What Is Inflation and Deflation and a Speculation Concerning the Bitcoin Future

Recently I started buying bitcoins and I’ve heard a great deal of discusses inflation and deflation but not many people actually know and think about what inflation and deflation are. But let’s focus on inflation.

We always needed a way to trade value and probably the most practical way to do it would be to link it with money. During the past it worked quite well because the money that was issued was linked to gold. So every central bank needed enough gold to cover back all the money it issued. However, in the past century this changed and gold is not what is giving value to money but promises. As possible guess it’s very easy to abuse to such power and certainly the major central banks are not renouncing to do so. That is why they are printing money, so basically they’re “creating wealth” out of thin air without really having it. This process not merely exposes us to risks of economic collapse but it results also with the de-valuation of money. Therefore, because money is worth less, whoever is selling something must raise the price of goods to reflect their real value, this is called inflation. But what’s behind the amount of money printing? Why are central banks doing so? Well the answer they would give you is that by de-valuing their currency they’re helping the exports.

In fairness, in our global economy this is true. However, that is not the only reason. By issuing fresh money we can afford to cover back the debts we’d, put simply we make new debts to cover the old ones. But that’s not only it, by de-valuing our currencies we have been de-facto de-valuing our debts.
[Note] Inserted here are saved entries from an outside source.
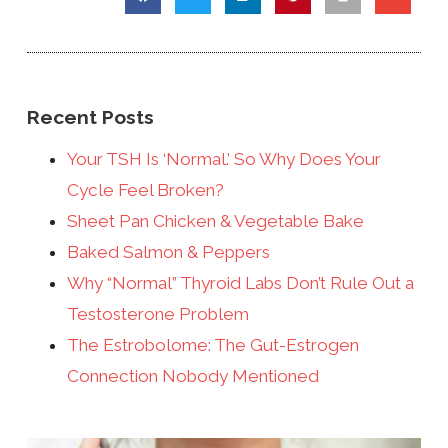
Recent Posts
Your TSH Is ‘Normal.’ So Why Does Your
Cycle Feel Broken?
Sheet Pan Chicken & Vegetable Bake
Baked Salmon & Peppers
Why “Normal” Thyroid Labs Don’t Rule Out a
Testosterone Problem
The Estrobolome: The Gut-Estrogen
Connection Nobody Mentioned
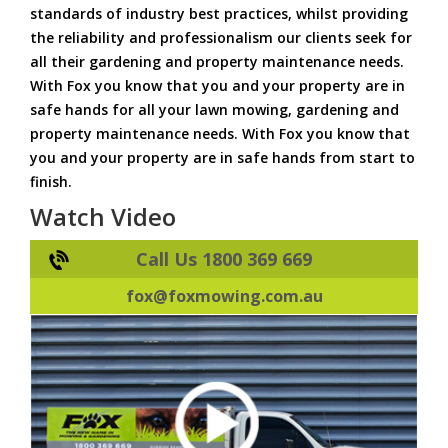
standards of industry best practices, whilst providing
the reliability and professionalism our clients seek for
all their gardening and property maintenance needs.
With Fox you know that you and your property are in
safe hands for all your lawn mowing, gardening and
property maintenance needs. With Fox you know that
you and your property are in safe hands from start to
finish.
Watch Video
Call Us 1800 369 669
fox@foxmowing.com.au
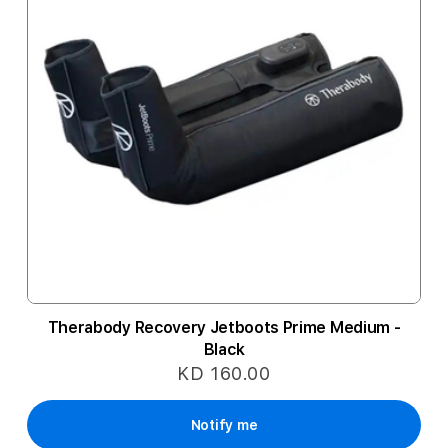
Therabody Recovery Jetboots Prime Medium -
Black
KD 160.00
Notify me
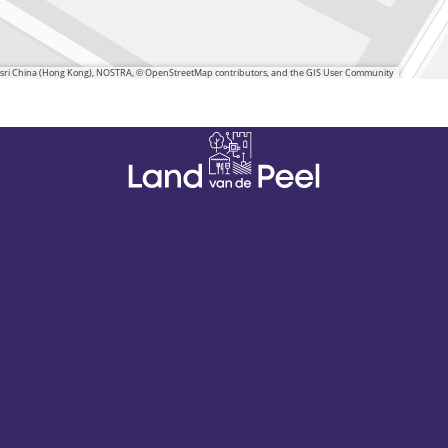
 Esri China (Hong Kong), NOSTRA, © OpenStreetMap contributors, and the GIS User Community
That is why our countries love inflation. In inflationary environments it’s better to grow because debts are cheap. But which are the consequences of all this? It’s hard to store wealth. If you keep the money (you worked hard to get) in your money you’re actually losing wealth because your money is de-valuing pretty quickly.

Because each central bank comes with an inflation target at around 2% we can well say that keeping money costs most of us at least 2% each year. This discourages savers and spur consumes. This is how our economies are working, predicated on inflation and debts.
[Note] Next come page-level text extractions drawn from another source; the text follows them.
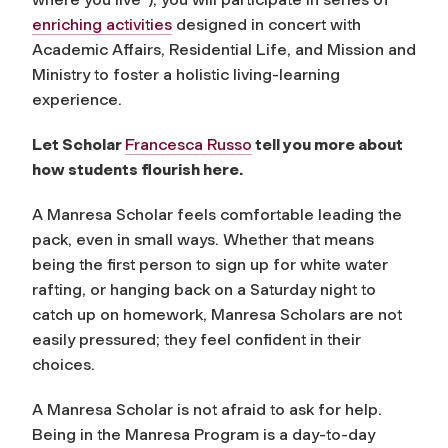
enriching activities
designed in concert with
Academic Affairs, Residential Life, and Mission and
Ministry to foster a holistic living-learning
experience.
Let Scholar
Francesca Russo
tell you more about
how students flourish here.
A Manresa Scholar feels comfortable leading the
pack, even in small ways. Whether that means
being the first person to sign up for white water
rafting, or hanging back on a Saturday night to
catch up on homework, Manresa Scholars are not
easily pressured; they feel confident in their
choices.
A Manresa Scholar is not afraid to ask for help.
Being in the Manresa Program is a day-to-day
What about deflation? Well this is exactly the opposite of inflation in fact it is the biggest nightmare for the central banks, let’s understand why. Basically, we have deflation when overall the costs of goods fall. This might be caused by a rise of value of money. To begin with, it would hurt spending as consumers will undoubtedly be incentivised to save lots of money because their value will increase overtime. Alternatively Bitcoin Era Review will undoubtedly be under constant pressure. They will have to sell their goods quick otherwise they will lose money because the price they will charge because of their services will drop as time passes. But when there is something we learned in these years is that central banks and governments do not care much about consumers or merchants, what they care the most is DEBT!!. In a deflationary environment debt can be a real burden as it will only get bigger as time passes. Because our economies derive from debt you can imagine exactly what will function as consequences of deflation.

So to conclude, inflation is growth friendly but is founded on debt. Therefore the future generations will pay our debts. Deflation however makes growth harder nonetheless it implies that future generations won’t have much debt to cover (in such context it could be possible to afford slow growth).

OK so how all of this fits with bitcoins?

Well, bitcoins are made to be an alternative for money and to be both a store of value and a mean for trading goods. They’re limited in number and we’ll never have more than 21 million bitcoins around. Therefore they’re designed to be deflationary. Now we have all seen what the results of deflation are. However, in a bitcoin-based future it could still be easy for businesses to thrive. The way to go will be to switch from the debt-based economy to a share-based economy. Actually, because contracting debts in bitcoins would be very expensive business can still have the capital they need by issuing shares of their company. This could be a fascinating alternative as it will offer many investment opportunities and the wealth generated will be distributed more evenly among people. However, just for clarity, I have to say that section of the costs of borrowing capital will be reduced under bitcoins as the fees would be extremely low and there won’t be intermediaries between transactions (banks rip people off, both borrowers and lenders). This would buffer some of the negative sides of deflation. Nevertheless, bitcoins will face many problems unfortunately, as governments still need fiat money to pay back the huge debts that we inherited from the past generations.